We’ve heard a lot this week about “classified” documents, state secrets, and how the spreading of this information either makes you a hero or a traitor, if you’re into simple dichotomies.
We’ll leave the “hero/traitor/traitriot” talk surrounding NSA leaker Edward Snowden to the politicos and pundits. As the discussion heats up over whether what Snowden did was treason or not, what we’re wondering is, who decides what’s “classified” and what’s not?
The answer is, to an extent, itself a mystery, in a Catch-22 worthy of that other guy named Snowden. But while the specifics can be vague, one thing is clear from reading executive orders and policy reviews: That the guidelines for determining and describing classified information are rarely consistent from agency to agency, a troubling fact when there are people facing decades in prison for disclosing it.
Below, we’ll explain how information becomes classified, who classifies it, and what can happen if you disclose it to unauthorized parties:
How does information become “classified”?
When someone who is granted the authority to classify information says so. The criteria for deeming something “classified” (as outlined by Executive Order 13526) is met when “unauthorized disclosure of the information reasonably could be expected to result in damage to the national security.” The person classifying the information, referred to as a “classification authority,” must also describe how the information could be damaging before making that distinction.
So how do you become a “classification authority”?
Get elected President, or become one of the administration’s executive officers or agency heads listed here.
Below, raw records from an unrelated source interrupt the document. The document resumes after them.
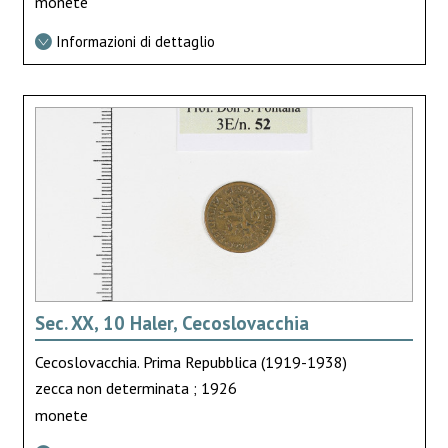
monete
Informazioni di dettaglio
Sec. XX, 10 Haler, Cecoslovacchia
Cecoslovacchia. Prima Repubblica (1919-1938)
zecca non determinata ; 1926
monete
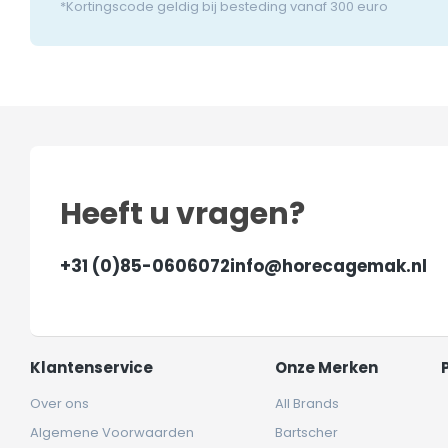
*Kortingscode geldig bij besteding vanaf 300 euro
Heeft u vragen?
+31 (0)85-0606072
info@horecagemak.nl
Klantenservice
Onze Merken
Over ons
All Brands
Algemene Voorwaarden
Bartscher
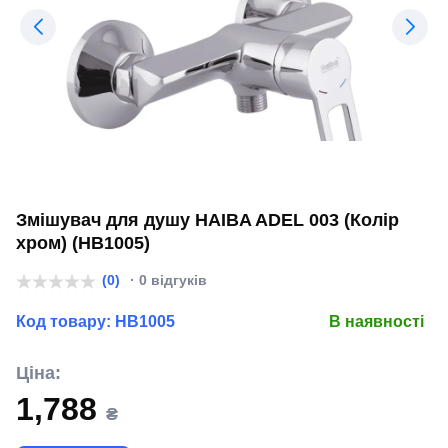
Змішувач для душу HAIBA ADEL 003 (Колір
хром) (HB1005)
(0)
· 0 відгуків
Код товару:
HB1005
В наявності
Ціна:
1,788
₴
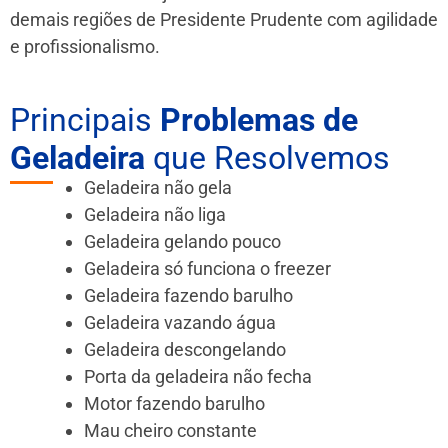
demais regiões de Presidente Prudente
com agilidade
e profissionalismo.
Principais
Problemas de
Geladeira
que Resolvemos
Geladeira não gela
Geladeira não liga
Geladeira gelando pouco
Geladeira só funciona o freezer
Geladeira fazendo barulho
Geladeira vazando água
Geladeira descongelando
Porta da geladeira não fecha
Motor fazendo barulho
Mau cheiro constante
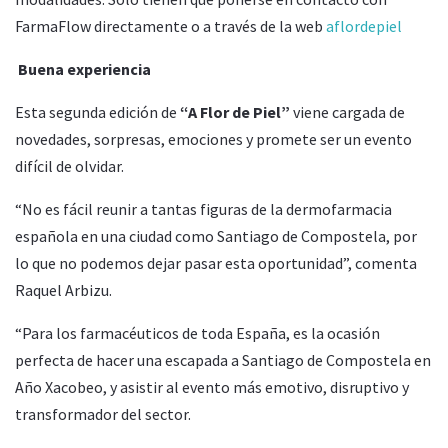
FarmaFlow directamente o a través de la web
aflordepiel
Buena experiencia
Esta segunda edición de
“A Flor de Piel”
viene cargada de
novedades, sorpresas, emociones y promete ser un evento
difícil de olvidar.
“No es fácil reunir a tantas figuras de la dermofarmacia
española en una ciudad como Santiago de Compostela, por
lo que no podemos dejar pasar esta oportunidad”, comenta
Raquel Arbizu.
“Para los farmacéuticos de toda España, es la ocasión
perfecta de hacer una escapada a Santiago de Compostela en
Año Xacobeo, y asistir al evento más emotivo, disruptivo y
transformador del sector.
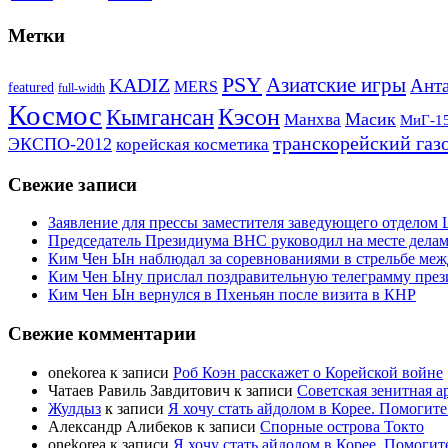
Метки
PSY
Азиатские игры
KADIZ
Анта
MERS
featured
full-width
Космос
Кэсон
Кымгансан
Масик
Манхва
МиГ-1
транскорейский газ
ЭКСПО-2012
корейская косметика
Свежие записи
Заявление для прессы заместителя заведующего отдело
Председатель Президиума ВНС руководил на месте делам
Ким Чен Ын наблюдал за соревнованиями в стрельбе ме
Ким Чен Ыну прислал поздравительную телеграмму пре
Ким Чен Ын вернулся в Пхеньян после визита в КНР
Свежие комментарии
onekorea
к записи
Роб Коэн расскажет о Корейской войне
Чатаев Равиль Завдитович
к записи
Советская зенитная а
Жулдыз
к записи
Я хочу стать айдолом в Корее. Помогите
Александр Алибеков
к записи
Спорные острова Токто
onekorea
к записи
Я хочу стать айдолом в Корее. Помогит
Most of those individuals are who you’d expect; people like the Secretary of Defense and the Director of the CIA. But it also includes figures who may or may not be experts on what constitutes a national security threat, like the Secretary of Agriculture and the Director of National Drug Control Policy. And in some cases, these individuals can delegate classification authority to other subordinate senior officials not listed here.
Is all “classified information” treated the same?
No. There are three designations for “classified information” in the United States, with different security clearances assigned to each:
Top Secret, meaning that the information could cause “exceptionally grave damage” to national security.
Secret, meaning that the information could cause “serious damage” to national security.
Confidential, meaning that the information could cause plain-old “damage” to national security.
How was the information leaked by Edward Snowden classified?
Both the court order renewing the collection of phone records and the PRISM powerpoint slides Snowden provided to the Guardian were classified as “top secret.” That makes sense because the purported function of the data collection was to protect against terror attacks, which is about as “exceptionally grave” as it gets. (Although according to the AP, there are doubts as to whether PRISM was really needed to intercept the email that thwarted a 2009 New York terror plot).
So is it always illegal to disclose classified information?
Not always, but often: Disclosing classified information that impacts national security is a violation of the Espionage Act of 1917, which has been used to prosecute Bradley Manning, the originator of the Wikileaks documents, and Daniel Ellsberg, who leaked the Pentagon Papers exposing the lies of multiple presidential administrations during the Vietnam War.
But in 1989 the United States passed the Whistleblower Protection Act, designed shield leakers when the classified information they disclose exposes wrongdoing or illegality. However, the NSA claims that what it was doing was not illegal. And besides, in another absurd Catch-22, you don’t get protection if you work for the NSA.
So what’s the problem? If these secrets protect national security, shouldn’t they stay secret?
The problem is that with so many agencies and individuals empowered to place “classified” status on information, the definition of “national security” is far from settled. A review published by the Office of the Director of National Security in 2008 states, “The definitions of ‘national security’ and what constitutes ‘intelligence’ — and thus what must be classified — are unclear.”
Nor are the distinctions between “top secret,” “secret,” and “confidential” clear, the paper states: “There appears to be no common understanding of classification levels among the classification guides reviewed by the team, nor any consistent guidance as to what constitutes ‘damage,’ ‘serious damage,’ or ‘exceptionally grave damage’ to national security.”
With such little agreement over what can be called “classified” information, and such potentially high penalties for disclosing it — Snowden risks decades in prison — the NSA scandal is as much an opportunity to review how we designate classified information as it is to examine our surveillance practices.